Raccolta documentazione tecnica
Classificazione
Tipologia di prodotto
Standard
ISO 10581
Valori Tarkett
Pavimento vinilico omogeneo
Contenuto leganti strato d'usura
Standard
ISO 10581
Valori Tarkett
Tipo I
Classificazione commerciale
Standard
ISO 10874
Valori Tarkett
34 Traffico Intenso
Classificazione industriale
________________________
Task instructions. Go through the entries above and restate each one exactly.

Answer below.
Raccolta documentazione tecnica
Classificazione
Tipologia di prodotto
Standard
ISO 10581
Valori Tarkett
Pavimento vinilico omogeneo
Contenuto leganti strato d'usura
Standard
ISO 10581
Valori Tarkett
Tipo I
Classificazione commerciale
Standard
ISO 10874
Valori Tarkett
34 Traffico Intenso
Classificazione industriale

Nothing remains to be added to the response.